1--YOU CAN say to yourself--oh my, poor guy was not raised with manners, but my place in line, will STILL get me there, and i can do it with INTEGRITY... i can use these few extra minutes, to think about things to cook, or make, etc, once i get home... etc. etc...

2--when you feel negative, say to yourself: hmm, i WONDER what the positive would be???? then, take one step closer to 'new buidling' and speak about it... it MAY feel fake, but--that is because it is NEW grown, and you are not USED TO IT YET... IT WILL COME IN TIME...
you will one day see the little sprout from the seed, pop up, :)

3--if you feel fake, as to responding, well then, respond as you feel, but then, 'fertilize it' and add,something like: you know, i've felt this way for a long time, but i am open to say this, at least: and add the POSITIVE that is showing through an action in this 'event that is taking place' that you are in the middle of...

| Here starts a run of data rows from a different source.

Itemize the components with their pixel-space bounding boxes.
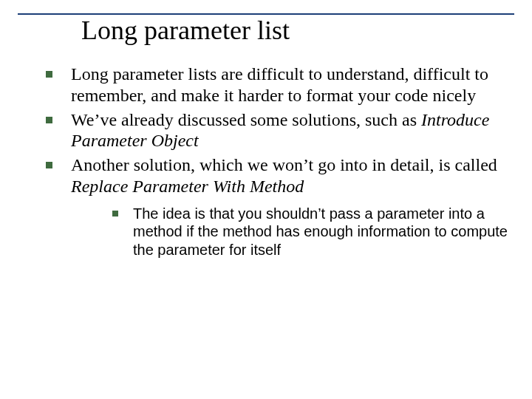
list-item: Another solution, which we won’t go into… — [37, 154, 508, 259]
bullet-text: Another solution, which we won’t go into… — [71, 155, 497, 174]
title-rule — [18, 13, 514, 15]
bullet-italic: Replace Parameter With Method — [71, 177, 304, 196]
bullet-text: Long parameter lists are difficult to un… — [71, 64, 488, 105]
bullet-text: We’ve already discussed some solutions, … — [71, 110, 421, 129]
list-item: We’ve already discussed some solutions, … — [37, 109, 508, 152]
body-area: Long parameter lists are difficult to un… — [37, 64, 508, 262]
sub-bullet-text: The idea is that you shouldn’t pass a pa… — [133, 205, 508, 258]
slide: Long parameter list Long parameter lists… — [0, 0, 532, 399]
title-area: Long parameter list — [18, 13, 514, 46]
list-item: The idea is that you shouldn’t pass a pa… — [105, 205, 508, 259]
sub-list: The idea is that you shouldn’t pass a pa… — [105, 205, 508, 259]
list-item: Long parameter lists are difficult to un… — [37, 64, 508, 106]
bullet-list: Long parameter lists are difficult to un… — [37, 64, 508, 259]
slide-title: Long parameter list — [18, 16, 514, 46]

it grows, skitch, you will see... one board, at a time, etc...
you will see old rooms, change to new rooms and bit of sunlight and joy will seep in... :)


think of this way, you GET to be a builder, a fantastic builder!
and you will not be a 'prisoner of the old buidling'...

prayers and good wishes for you to re build... :)
you have been a climber, so you know it is hard, but one step at a time...


also, if you do something wrong, do not berate your self, ask yourself why, and what you did... and then rebuild here with this fact:

every single one of us do a wrong move...
we all readjust...
we all fix, by making new habits...
none of us are better than another, due to 'making good moves', we just
have been through the wringer enough to make the new mores more often...



*sure, due to brain patterns, etc, some folks are better at some things, than others, but we all have OUR gifts... you will begin to see what yours are...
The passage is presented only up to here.